Kentucky basketball 5-star signee’s high school career ends early after on-court brawl

DJ Wagner #21 of the Camden Panthers. (Photo by Tim Nwachukwu/Getty Images)
DJ Wagner #21 of the Camden Panthers. (Photo by Tim Nwachukwu/Getty Images) /

Kentucky’s five-star recruit, DJ Wagner, will have to wait until college to play his next game after an on-court brawl led to his high school getting eliminated from the NJSIAA state tournament.

Kentucky basketball signee DJ Wagner will start the next chapter of his basketball career without a state title in 2022 following a bench-clearing brawl between Camden and Eastside, two New Jersey high school powerhouses.

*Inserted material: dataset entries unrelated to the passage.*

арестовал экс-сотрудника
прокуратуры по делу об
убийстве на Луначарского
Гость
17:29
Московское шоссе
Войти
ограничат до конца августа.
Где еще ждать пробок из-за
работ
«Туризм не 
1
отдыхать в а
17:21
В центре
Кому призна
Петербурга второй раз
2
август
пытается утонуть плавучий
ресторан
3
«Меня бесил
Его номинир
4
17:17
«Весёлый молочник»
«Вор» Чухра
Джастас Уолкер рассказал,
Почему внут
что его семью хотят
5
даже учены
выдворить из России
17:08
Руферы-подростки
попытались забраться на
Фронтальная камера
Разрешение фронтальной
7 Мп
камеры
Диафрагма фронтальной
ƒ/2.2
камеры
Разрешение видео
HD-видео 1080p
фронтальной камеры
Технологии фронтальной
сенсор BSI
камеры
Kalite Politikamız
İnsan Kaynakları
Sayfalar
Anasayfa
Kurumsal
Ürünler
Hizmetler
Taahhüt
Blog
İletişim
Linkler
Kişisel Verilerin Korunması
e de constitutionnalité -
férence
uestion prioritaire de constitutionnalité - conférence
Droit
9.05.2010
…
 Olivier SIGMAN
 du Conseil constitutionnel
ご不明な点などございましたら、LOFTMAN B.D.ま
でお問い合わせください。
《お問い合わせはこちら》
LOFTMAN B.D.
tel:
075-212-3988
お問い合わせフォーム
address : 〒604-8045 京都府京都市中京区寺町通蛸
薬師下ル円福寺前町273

On Thursday, Camden and Eastside faced each other in the Camden County championship game with Camden boasting two Kentucky signees and five-star recruits in Wagner and Aaron Bradshaw.

In Camden’s bid to defend its state title, the game took a nasty turn late in the second quarter when Camden senior forward Cornelius Robinson appeared to hit Eastside’s Titus Bacon in the head. Bacon punched Robinson in retaliation, initiating an on-court brawl in which Wager can be seen chasing after Bacon.

Here’s a short clip of the incident:

Kentucky signees DJ Wagner and Aaron Bradshaw end their high school careers on a sour note

In the aftermath of the brawl, the Camden City School District removed both teams from the New Jersey state tournament, and Wagner and Bradshaw will officially end their high school careers without a trophy this year.

Wagner led Camden in scoring during every one of his high school seasons, averaging a career-high 22.5 points in his senior campaign. The five-star guard is expected to be a high lottery pick in 2024, as he will likely play one season for the Kentucky Wildcats before declaring for the NBA Draft.

As for Bradshaw, the 7-foot center also heads to Kentucky as a five-star recruit, joining John Calipari’s No. 1 recruiting class that includes Wagner, Justin Edwards, Robert Dillingham, and Reed Sheppard.

Camden stars Wagner and Bradshaw won’t get to play out their senior seasons but leave the high school as local legends ready to compete against the best in the NCAA.